*** The data Section Begins ***
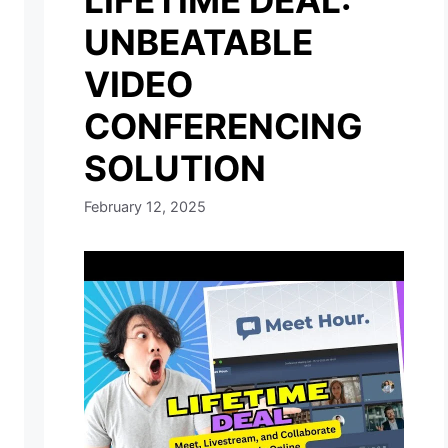
LIFETIME DEAL:
UNBEATABLE
VIDEO
CONFERENCING
SOLUTION
February 12, 2025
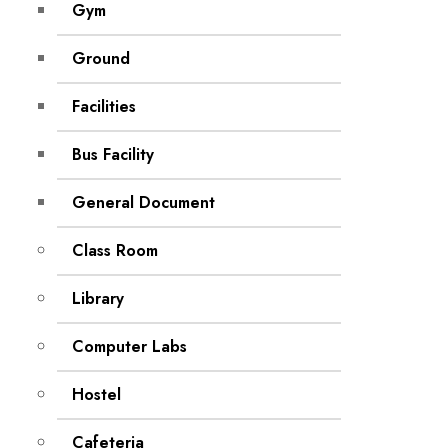
Gym
Ground
Facilities
Bus Facility
General Document
Class Room
Library
Computer Labs
Hostel
Cafeteria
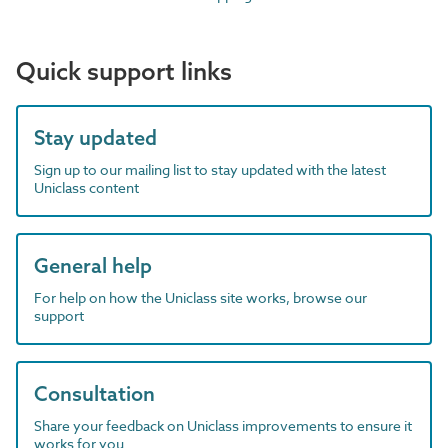
Quick support links
Stay updated
Sign up to our mailing list to stay updated with the latest
Uniclass content
General help
For help on how the Uniclass site works, browse our
support
Consultation
Share your feedback on Uniclass improvements to ensure it
works for you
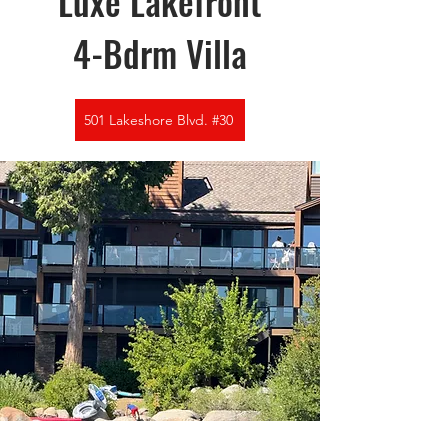
Luxe Lakefront
4-Bdrm Villa
501 Lakeshore Blvd. #30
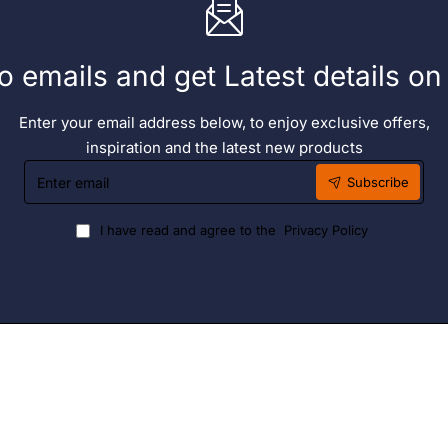
o emails and get Latest details o
Enter your email address below, to enjoy exclusive offers,
inspiration and the latest new products
Enter
Subscribe
email
I have read and agree to the
Privacy Policy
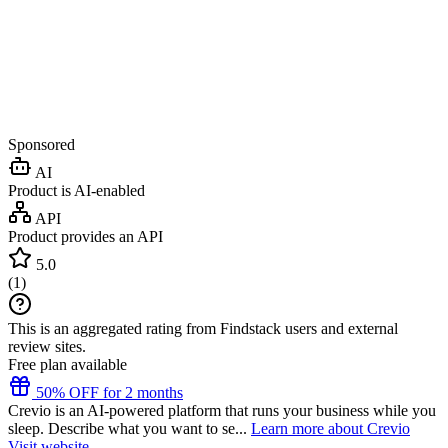
Sponsored
AI
Product is AI-enabled
API
Product provides an API
5.0
(
1
)
This is an aggregated rating from Findstack users and external
review sites.
Free plan available
50% OFF for 2 months
Crevio is an AI-powered platform that runs your business while you
sleep. Describe what you want to se...
Learn more about Crevio
Visit website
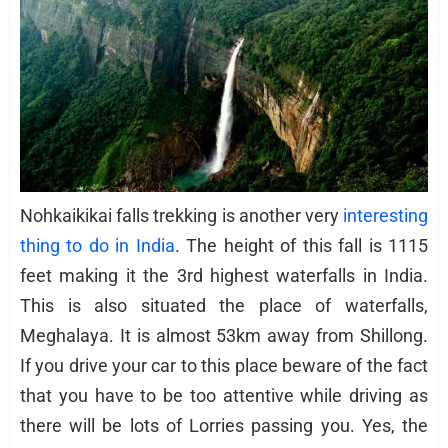
Nohkaikikai falls trekking is another very
interesting
thing to do in India
. The height of this fall is 1115
feet making it the 3rd highest waterfalls in India.
This is also situated the place of waterfalls,
Meghalaya. It is almost 53km away from Shillong.
If you drive your car to this place beware of the fact
that you have to be too attentive while driving as
there will be lots of Lorries passing you. Yes, the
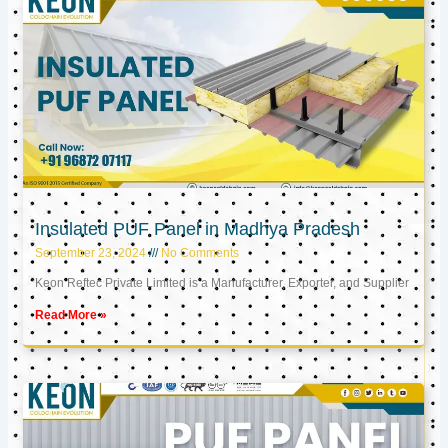
Insulated PUF Panel in Madhya Pradesh
September 23, 2024
No Comments
Keon Reftec Private Limited is a Manufacturer, Exporter, and Supplier
Read More »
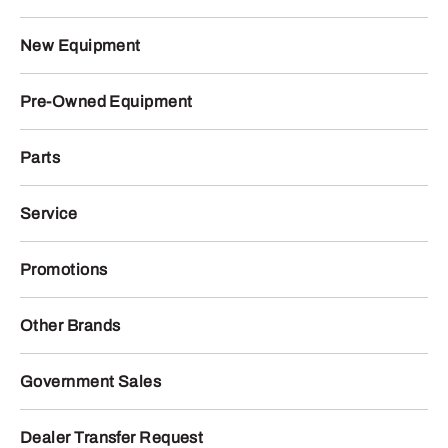
New Equipment
Pre-Owned Equipment
Parts
Service
Promotions
Other Brands
Government Sales
Dealer Transfer Request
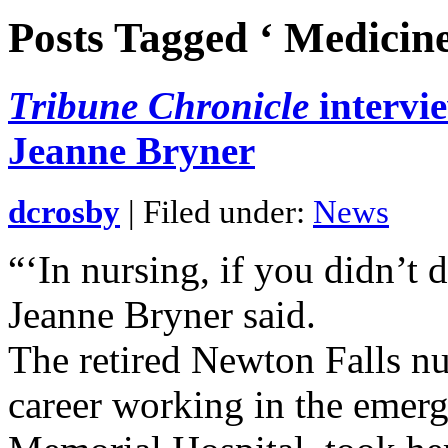
Posts Tagged ‘ Medicine
Tribune Chronicle
intervi
Jeanne Bryner
dcrosby
| Filed under:
News
“‘In nursing, if you didn’t 
Jeanne Bryner said.
The retired Newton Falls n
career working in the emer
*** The data Section Ends ***
What you will do>
For this exercise, restate the material exactly and skip every picture.

Written response>
LIFETIME DEAL:
UNBEATABLE
VIDEO
CONFERENCING
SOLUTION
February 12, 2025
Gym
Ground
Facilities
Bus Facility
General Document
Class Room
Library
Computer Labs
Hostel
Cafeteria
Quick support links
Stay updated
Sign up to our mailing list to stay updated with the latest
Uniclass content
General help
For help on how the Uniclass site works, browse our
support
Consultation
Share your feedback on Uniclass improvements to ensure it
works for you
Luxe Lakefront
4-Bdrm Villa
501 Lakeshore Blvd. #30
o emails and get Latest details o
Enter your email address below, to enjoy exclusive offers,
inspiration and the latest new products
Enter
Subscribe
email
I have read and agree to the
Privacy Policy
Sponsored
AI
Product is AI-enabled
API
Product provides an API
5.0
(
1
)
This is an aggregated rating from Findstack users and external
review sites.
Free plan available
50% OFF for 2 months
Crevio is an AI-powered platform that runs your business while you
sleep. Describe what you want to se...
Learn more about Crevio
Visit website
Nohkaikikai falls trekking is another very
interesting
thing to do in India
. The height of this fall is 1115
feet making it the 3rd highest waterfalls in India.
This is also situated the place of waterfalls,
Meghalaya. It is almost 53km away from Shillong.
If you drive your car to this place beware of the fact
that you have to be too attentive while driving as
there will be lots of Lorries passing you. Yes, the
Insulated PUF Panel in Madhya Pradesh
September 23, 2024
No Comments
Keon Reftec Private Limited is a Manufacturer, Exporter, and Supplier
Read More »
New Equipment
Pre-Owned Equipment
Parts
Service
Promotions
Other Brands
Government Sales
Dealer Transfer Request
Posts Tagged ‘ Medicine
Tribune Chronicle
intervi
Jeanne Bryner
dcrosby
| Filed under:
News
“‘In nursing, if you didn’t 
Jeanne Bryner said.
The retired Newton Falls n
career working in the emer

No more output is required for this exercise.